In November, the pragmatic, adaptive RECOVERY trial, which brought us dexamethasone for COVID-19, added an aspirin arm for 2,000 people hospitalized with the virus to see if it improves survival.
"Before COVID-19, we had seen the adaptive design more so in oncology. As of late, it has resurfaced in cardiovascular diseases as well, because during the pandemic obviously we need quick answers to several questions and they're testing multiple hypotheses," noted Bikdeli, who was involved with the ISTH consensus document and a primary investigator on the international INSPIRATION trial. The latter is testing intermediate-dose versus standard prophylactic anticoagulation in ICU patients with COVID-19. Enrollment in that two-by-two factorial design trial also looking at statins has completed, and results are expected soon.

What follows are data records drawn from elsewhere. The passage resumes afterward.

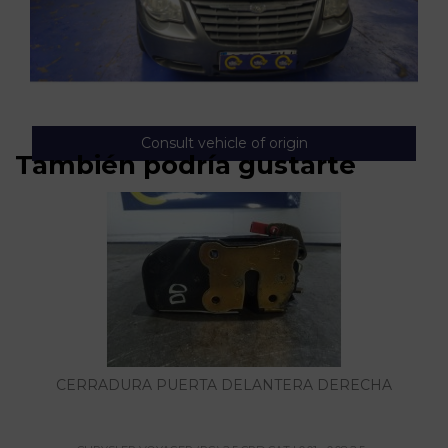
Consult vehicle of origin
También podría gustarte
CERRADURA PUERTA DELANTERA DERECHA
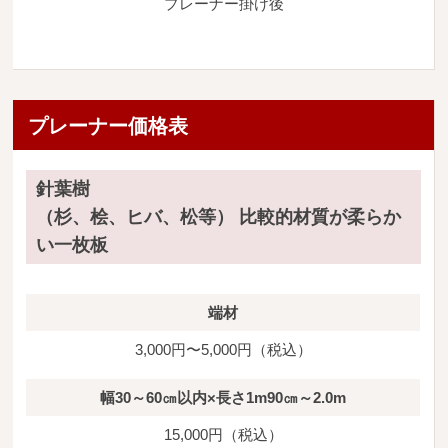
プレーナー掛け後
プレーナー価格表
針葉樹
（杉、桧、ヒバ、松等） 比較的材質が柔らか
い一枚板
端材
3,000円〜5,000円（税込）
幅30～60㎝以内×長さ1m90㎝～2.0m
15,000円（税込）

The next few months should bring results from multiple outpatient antithrombotic trials, Bikdeli noted. For example, the ACTIV-4 trial also is studying aspirin in newly diagnosed ambulatory cases, while lower doses of direct oral anticoagulants, including apixaban (Eliquis) and rivaroxaban (Xarelto), are being investigated in this setting.
"To me, the lesson from all that has happened in the last several months is despite the best of our intent, just thinking physiologically and thinking what mechanisms make sense, might fall short of being the truth," Bikdeli said. "We should be cautious, wait for the data, and let the data inform our practice."